CDC https://cdc.gov has awarded a grant for $2.19 million to the Oklahoma State Department of Health (OSDH) https://www.ok.gov/health. The grant funding to be available through June 29, 2020, will be used to help people at higher risk for diabetes, heart disease, and stroke.
The grant funding will continue the focus on areas in the state disproportionately affected by high blood pressure, high blood cholesterol, diabetes or prediabetes, due to socioeconomic factors such as inadequate access to care, poor quality of care, or low income.
Projects funded through the grants will include tracking and monitoring clinical measures shown to improve healthcare quality and to identify patients with hypertension. Links are going to be provided to community resources and clinical services to support referrals, self-management, and lifestyle changes for patients with high blood pressure and high blood cholesterol.
OSDH also has established partnerships with other organizations. OSDH has been working with Choctaw Nation Health Services (CNHS) https://www.choctawnation.com to make it possible for tribal and non-tribal community members to participate in high blood pressure and self-management education coupled with pharmacist-provided medication therapy management. OSDH provides support to allow CNHS to expand these initiatives into additional sites within Choctaw nation’s boundaries.

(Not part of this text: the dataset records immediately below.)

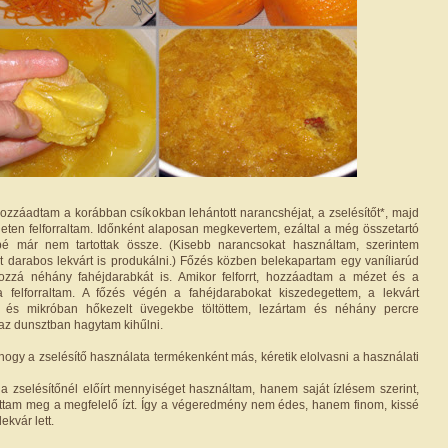
zzáadtam a korábban csíkokban lehántott narancshéjat, a zselésítőt*, majd
ten felforraltam. Időnként alaposan megkevertem, ezáltal a még összetartó
bé már nem tartottak össze. (Kisebb narancsokat használtam, szerintem
 darabos lekvárt is produkálni.) Főzés közben belekapartam egy vaníliarúd
ozzá néhány fahéjdarabkát is. Amikor felforrt, hozzáadtam a mézet és a
ra felforraltam. A főzés végén a fahéjdarabokat kiszedegettem, a lekvárt
t és mikróban hőkezelt üvegekbe töltöttem, lezártam és néhány percre
áraz dunsztban hagytam kihűlni.
hogy a zselésítő használata termékenként más, kéretik elolvasni a használati
a zselésítőnél előírt mennyiséget használtam, hanem saját ízlésem szerint,
tottam meg a megfelelő ízt. Így a végeredmény nem édes, hanem finom, kissé
kvár lett.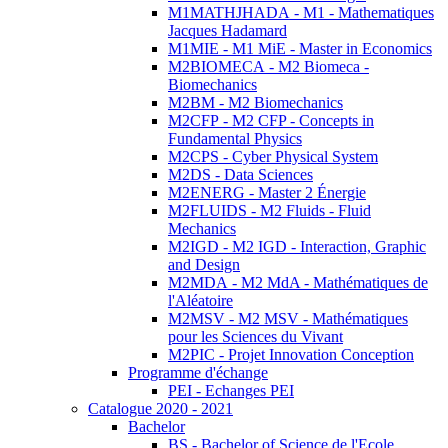
M1MATHJHADA - M1 - Mathematiques
Jacques Hadamard
M1MIE - M1 MiE - Master in Economics
M2BIOMECA - M2 Biomeca -
Biomechanics
M2BM - M2 Biomechanics
M2CFP - M2 CFP - Concepts in
Fundamental Physics
M2CPS - Cyber Physical System
M2DS - Data Sciences
M2ENERG - Master 2 Énergie
M2FLUIDS - M2 Fluids - Fluid
Mechanics
M2IGD - M2 IGD - Interaction, Graphic
and Design
M2MDA - M2 MdA - Mathématiques de
l'Aléatoire
M2MSV - M2 MSV - Mathématiques
pour les Sciences du Vivant
M2PIC - Projet Innovation Conception
Programme d'échange
PEI - Echanges PEI
Catalogue 2020 - 2021
Bachelor
BS - Bachelor of Science de l'Ecole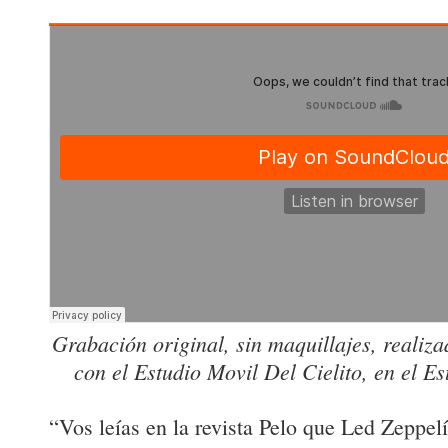
Grabación original, sin maquillajes, reali
con el Estudio Movil Del Cielito, en el E
“Vos leías en la revista Pelo que Led Zeppel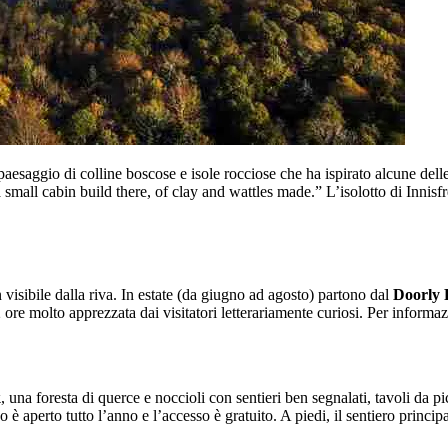
 paesaggio di colline boscose e isole rocciose che ha ispirato alcune de
 small cabin build there, of clay and wattles made.” L’isolotto di Inni
 visibile dalla riva. In estate (da giugno ad agosto) partono dal
Doorly 
2 ore molto apprezzata dai visitatori letterariamente curiosi. Per informaz
k
, una foresta di querce e noccioli con sentieri ben segnalati, tavoli da p
o è aperto tutto l’anno e l’accesso è gratuito. A piedi, il sentiero princi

OSDH has partnered with FQHCs, Community Health Centers, and hospitals located in the prioritized counties. Partnerships include working with Oklahoma State University and Oklahoma County Extension Services to offer diabetes prevention and self-management programs in county extension offices across the state.
In addition, OSDH is working with Southwestern Oklahoma State University College of Pharmacy Rural Health Center, and the University of Oklahoma Health Sciences Center’s College of Pharmacy on several projects.